Mari and Simon have each written a brief introduction to the project. Here’s the one by Mari:
The first time I sat at a concert to hear Schoenberg’s music was when I was at college. When I saw his name on the program, a few blurry memories from music theory classes—the famous twelve-tone row and the term »Sprechstimme«—popped into my head. I knew it was going to be difficult to understand and, as expected, I walked out of the hall without having understood a single phrase. And yet, it was hard for me to admit this fact when someone came up to me and said, “Oh wasn’t that great?” All I did was nod and smile.
Around this time, I had started to take philosophy classes and it was more challenging than I had expected. Luckily, I had a brother who was passionate about the subject (and eventually went on to study it at university) so I was able to call him up whenever I got stuck on my assignments. This was when we began exchanging ideas about philosophy and art. Soon, we started to find their links with music. I realised, eventually, that music was something much bigger that I had thought and this opened doors to so many different worlds and possibilities.

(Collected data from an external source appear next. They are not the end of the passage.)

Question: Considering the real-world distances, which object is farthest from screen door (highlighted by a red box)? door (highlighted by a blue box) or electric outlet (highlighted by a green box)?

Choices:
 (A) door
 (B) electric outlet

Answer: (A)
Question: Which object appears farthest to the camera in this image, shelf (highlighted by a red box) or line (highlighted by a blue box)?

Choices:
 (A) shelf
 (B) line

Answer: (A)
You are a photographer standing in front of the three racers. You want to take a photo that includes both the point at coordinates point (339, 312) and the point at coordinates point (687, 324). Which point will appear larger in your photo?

My main point of focus became modernism, so I started to study history and literature at the turn of the century. After reading a lot about Vienna of that period and about expressionism, I decided to tackle Schoenberg’s Phantasy (Op. 47), the piece that I had heard in the concert I mentioned. To my surprise, I was able to appreciate the language of the music and had a far better understanding of the piece than before. I realised that knowledge of the bigger context helped me understand the expression and the gestures behind the series of notes I saw on the score and I began to wonder if such a method would be an interesting way to help the audience appreciate Schoenberg’s music. The concept of our project was born.

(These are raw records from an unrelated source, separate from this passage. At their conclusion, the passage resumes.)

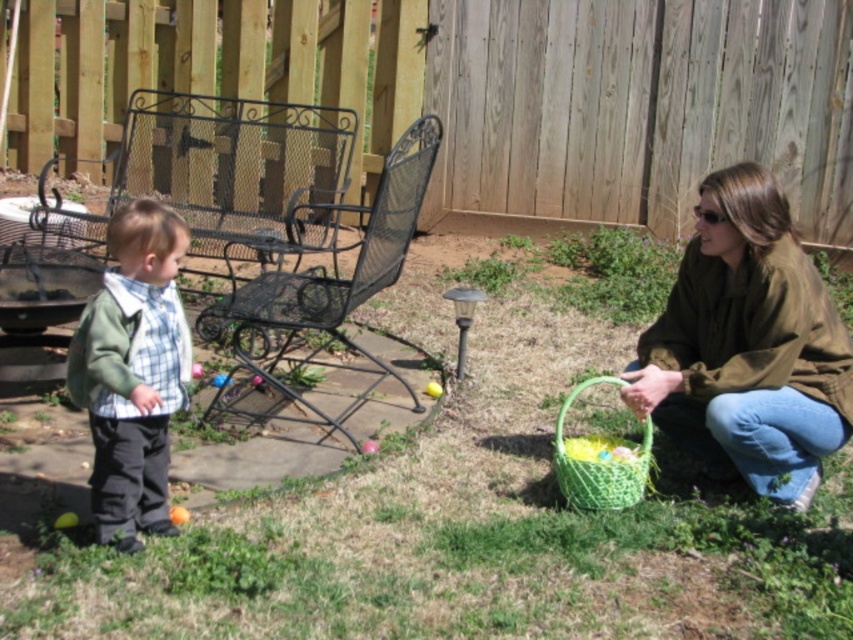 Is point (805, 408) behind point (633, 458)?

That is False.

Does matte brown jacket at lower right appear on the left side of green woven basket at lower right?

Incorrect, matte brown jacket at lower right is not on the left side of green woven basket at lower right.

The width and height of the screenshot is (853, 640). What do you see at coordinates (747, 346) in the screenshot?
I see `matte brown jacket at lower right` at bounding box center [747, 346].

Where is `matte brown jacket at lower right`? matte brown jacket at lower right is located at coordinates click(747, 346).

Which of these two, matte brown jacket at lower right or green cotton shirt at left, stands shorter?

Standing shorter between the two is green cotton shirt at left.

Can you confirm if matte brown jacket at lower right is positioned below green cotton shirt at left?

Incorrect, matte brown jacket at lower right is not positioned below green cotton shirt at left.

Does point (756, 168) come behind point (142, 230)?

Yes, it is behind point (142, 230).

Identify the location of matte brown jacket at lower right. (747, 346).

Describe the element at coordinates (132, 371) in the screenshot. I see `green cotton shirt at left` at that location.

What do you see at coordinates (132, 371) in the screenshot? The height and width of the screenshot is (640, 853). I see `green cotton shirt at left` at bounding box center [132, 371].

Find the location of a particular element. green cotton shirt at left is located at coordinates pyautogui.click(x=132, y=371).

In his book Music, Philosophy and Modernity, philosopher Andrew Bowie says that our understanding of music depends on the correlation between hearing the production of noises and an awareness that what is produced is not merely arbitrary and is hence worthy of interpretation and evaluation. He claims that any noise can become music if it occurs in the appropriate context, rather like how non-literary language can change its status when incorporated into a literary context, or an object becomes a work of art if put into the right context. Similarly, I think that despite Simon and I being in different »fields«—philosophy and music, respectively—they nonetheless belong under the same umbrella. The arts. In this project, we hope to present Schoenberg’s music in a larger context: as a part of an era, of a culture and of traditions which were shared by his contemporaries and interpreted by Schoenberg through his music.
Now, the one by Simon:
I became acquainted with Schoenberg in 2012. I was in Boston to see my sister, Mari, and I tagged along to some of her classes. One of them made quite an impression on me, because it left me so utterly confused. During the course of the lecture, I heard weird words like »hexachordial combinatoriality« and saw an intimidating grid with lots of numbers. You see, I had encountered musicology for the first time! Later that day, I decided to listen to the piece that had provoked it all—a Suite for the piano (Op. 25) by one Arnold Schoenberg.

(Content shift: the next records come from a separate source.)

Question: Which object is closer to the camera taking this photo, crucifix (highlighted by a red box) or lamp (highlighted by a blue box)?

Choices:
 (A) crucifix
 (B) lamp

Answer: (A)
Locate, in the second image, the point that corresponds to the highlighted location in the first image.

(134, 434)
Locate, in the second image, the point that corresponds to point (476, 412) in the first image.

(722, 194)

As I listened to it, I felt unsettled, though not because it was unfamiliar. I mean, it certainly was unfamiliar, but it wasn’t entirely so. There was something familiar about it at the same time. That’s what really bugged me. The Suite was made up of dances like the minuet, the gavotte and the gigue, which are conventional in classical music. So, at least on the face of it, the piece was very much within the tradition. Judging by the rhythm, I could hear those dances. Judging by the tones, however, I could only hear confusion.
But, clearly, the piece itself wasn’t confused. Each dance began with the same sequence of notes and it constantly reappeared throughout the piece. The piece knew what it was doing—but I didn’t. Well, not at first. Soon after, I found out that Schoenberg had written a lot of prose, so I started reading him. That’s how I encountered Schoenberg, the man. As I read on and grew closer to him, I began to see, with his help, the ideas behind the music—not just his music, but also of others. Schoenberg had taught me how to hear the music’s message, to understand what it was saying, and to see the ideas in that understanding.
It was my encounter with Schoenberg, the man and teacher, that made this lesson possible. If I had only gone so far as his music, I would’ve remained confused and would most likely have dealt with that confusion by not listening to his music any more. This belief is what motivates my part in the project. I want to bring the man and teacher to the audience, so that they too can be taught to see the ideas that await them beyond the initial confusion they can’t help but feel. That’s why, rather than play his music, I’d like to play Schoenberg himself. As the musician gives voice to the score, I’d like to give voice to the prose.